# Differential Privacy

## Attack model

We have studied privacy attacks where attackers learn sensitive information about an individual by linking two (or more) published data sources. What if the datasets are not published? For example, imagine a situation where a hospital dataset is created, as shown below, where anyone can query it to learn aggregated statistics (e.g., "how many people suffer from obesity?") but the actual dataset is never released.

In [7]:
health=pd.read_csv('health.csv')[['Name', 'SSN', 'Marital status', 'Sex', 'DOB', 'Zip', 'Ethnicity', 'Problem' ]]
health[['Marital status', 'Sex', 'Zip', 'Ethnicity', 'Problem' ]]
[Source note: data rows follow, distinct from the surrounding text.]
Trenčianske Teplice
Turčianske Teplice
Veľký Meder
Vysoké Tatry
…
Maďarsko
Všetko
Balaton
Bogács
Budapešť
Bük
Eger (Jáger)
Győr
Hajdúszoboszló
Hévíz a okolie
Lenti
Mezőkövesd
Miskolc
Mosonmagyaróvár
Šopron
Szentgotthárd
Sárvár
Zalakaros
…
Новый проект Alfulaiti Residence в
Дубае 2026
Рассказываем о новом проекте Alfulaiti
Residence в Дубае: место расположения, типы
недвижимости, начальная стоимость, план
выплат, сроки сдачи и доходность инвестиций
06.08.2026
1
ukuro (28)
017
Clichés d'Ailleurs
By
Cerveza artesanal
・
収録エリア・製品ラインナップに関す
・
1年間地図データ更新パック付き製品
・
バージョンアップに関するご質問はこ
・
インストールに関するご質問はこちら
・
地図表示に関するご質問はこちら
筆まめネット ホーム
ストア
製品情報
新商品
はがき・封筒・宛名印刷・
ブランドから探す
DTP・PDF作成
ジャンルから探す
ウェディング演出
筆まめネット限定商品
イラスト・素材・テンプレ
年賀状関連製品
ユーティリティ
Unnamed: 0,Marital status,Sex,Zip,Ethnicity,Problem
0,Divorced,Male,2139,Asian,Hypertension
1,Divorced,Female,2139,Asian,Obesity
2,Married,Female,2139,Asian,Chest pain
3,Married,Female,2139,Asian,Obesity
4,Married,Male,2148,Black,Hypertension
5,Married,Male,2138,Black,Shortness of breath
6,Married,Female,2141,Black,Shortness of breath
7,Married,Male,2141,Black,Obesity
8,Single,Female,2138,White,Chest pain
9,Single,Male,2138,White,Obesity


You know that your neighbor Igor goes to the same hospital. You know Igor's Ethnicity (and obviously, Zip, marital status, and gender!). Assume that the database owner removed any direct identifiers or does not allow quering using them (e.g.,  you cannot ask "what medical problems people have who are named 'Igor'?" Can you learn, by quering the dataset, and not by directly accessing it, what medical problem Igor is suffering from? 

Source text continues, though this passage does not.